What is: The closed Strider Academy, a PK-12 school in Tallahatchie County, Mississippi, which operated from 1971 until 2018.

What was: The school was established in 1971 as a segregation academy to allow white parents to avoid sending their children to racially integrated public schools.  Strider Academy was named for the sheriff who investigated and obstructed justice in the murder of Emmett Till.  He went on to become a state senator. Shortly before his death in 1970, Clarence Strider donated the land for Strider Academy.

The school campus suffered two fires in two weeks in August 1977. The main building and the field house were both destroyed.
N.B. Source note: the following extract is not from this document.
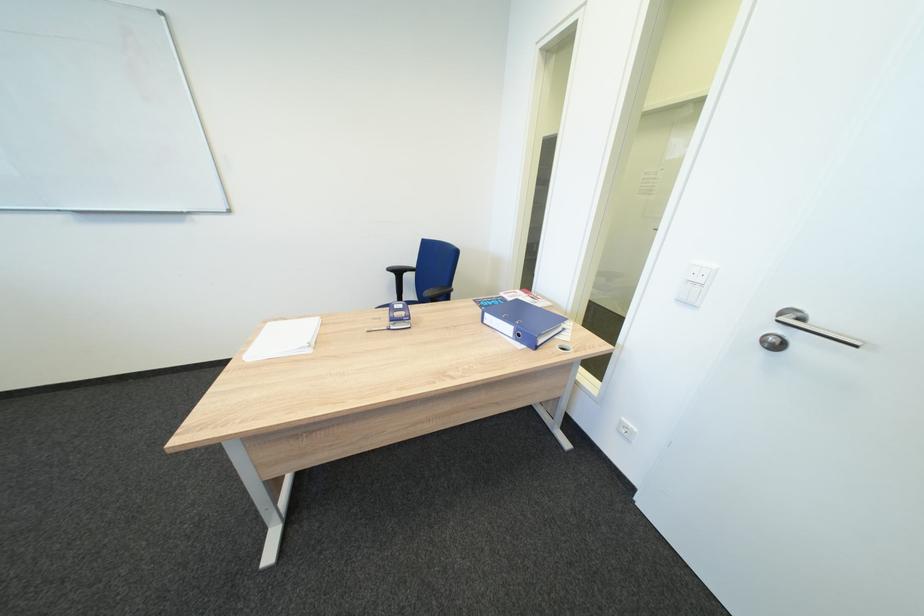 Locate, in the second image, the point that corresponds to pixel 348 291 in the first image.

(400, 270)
The FBI was involved in the investigation.  In 1989, Greenwood public schools trustee Jeff Milman resigned after the NAACP protested his decision to enroll his children in Strider Academy instead of racially integrated public schools. Milman stated that his children wanted to attend Strider and that it was closer to his residence.

Strider Academy said it admits students of any race, color, national and ethnic origin to all the rights, privileges, programs, and activities generally accorded or made available to students at the school and that it does not discriminate on the basis of race, color, national and ethnic origin in administration of its educational policies, admission policies, tuition assistance programs, and athletic and other school-administered programs.

However, as of 2016, the school’s students were 96% white. Filings for the 2015–16 school year indicates that all seventy-two students at the school were white. Tallahatchie County is 54% black.